Apple “has approached some of the major music labels to try to expand the variety of ringtones and other musical features available on the device, several label executives said last week. The negotiations are very active right now and a final deal has not been set, said the executives, who requested anonymity so as not to disrupt the ongoing talks,” Sual Hansell blogs for The New York Times. “‘They want a big launch in June,’ said one label executive familiar with the discussions.”
“Right now, Apple offers ringtones as a 99-cent upgrade to its regular 99-cent music tracks, but not all tracks can be converted into ringtones. Apple is looking to expand its inventory, the executives said,” Hansell reports.
“The company is also hoping to add answer tones, also known as ringback tones—songs that a caller hears instead of the “ring ring” sound while waiting for someone to answer. In some cases, these command an even higher wholesale price than ringtones,” Hansell reports.

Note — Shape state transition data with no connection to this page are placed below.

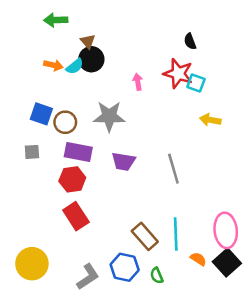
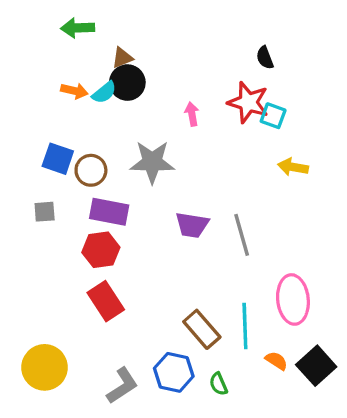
brown triangle: (88, 41) -> (122, 58), turned 49
purple trapezoid: (123, 161) -> (192, 225), moved
pink ellipse: (226, 230) -> (293, 299), moved

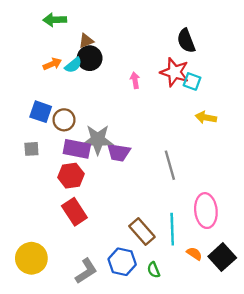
black semicircle: (265, 58) -> (186, 41), size x1.5
orange arrow: (74, 91) -> (52, 64), turned -36
gray star: (152, 162) -> (98, 140), moved
purple trapezoid: (192, 225) -> (119, 152), moved

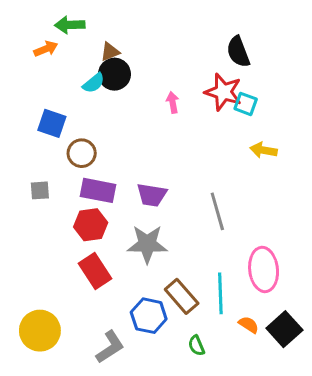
orange arrow: (52, 64) -> (46, 49), moved
blue square: (41, 112) -> (52, 123), moved
gray star: (98, 140) -> (147, 244), moved
blue hexagon: (122, 262) -> (149, 316), moved

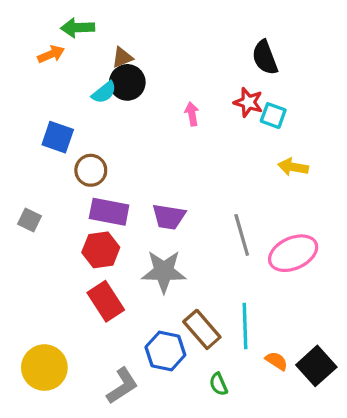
red star: (223, 92) -> (248, 102), size x0.7
gray square: (40, 190) -> (29, 220), moved, turned 30
pink ellipse: (264, 269) -> (293, 253), moved, turned 72

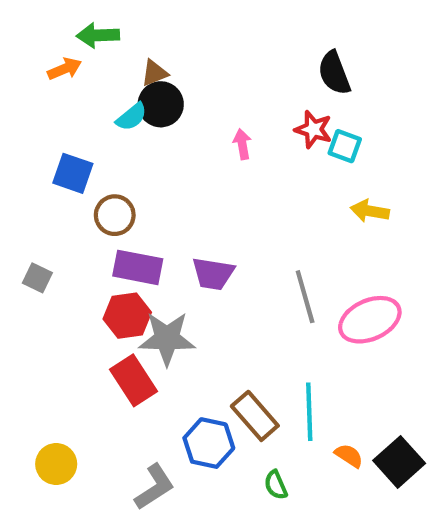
gray star: (164, 271) -> (167, 339), moved
yellow circle: (44, 368) -> (56, 464), size x0.7

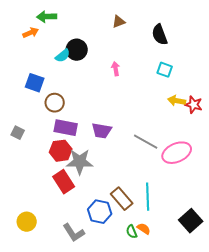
brown triangle: (154, 73) -> (119, 22), moved
red star: (313, 129) -> (194, 105), moved
gray line: (305, 297) -> (146, 142), turned -45
orange semicircle: (349, 456) -> (144, 229), moved
gray L-shape: (154, 487) -> (74, 233), turned 90

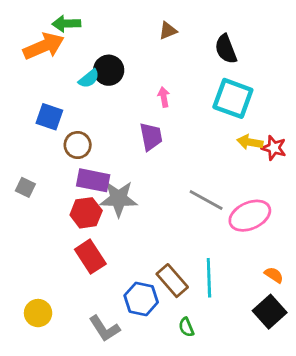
orange arrow: (31, 33) -> (44, 46), size x1.8
cyan square: (165, 70) -> (233, 98), size x1.8
purple trapezoid: (102, 131) -> (151, 137), moved, turned -110
gray star: (80, 162) -> (119, 199), moved
orange semicircle: (144, 229) -> (274, 275), moved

“Also under discussion is whether Apple can sell songs from its iTunes store directly to iPhones over the cell-phone broadband network. With the next generation of phone expected to use much faster 3G technology, this is technically feasible. Here too, music labels argue that they should be paid more for an over-the-air download than a standard track bought over the internet, where the wholesale price is about 70 cents,” Hansell reports.
Hansell reports, “All sides understand the stakes are significant.”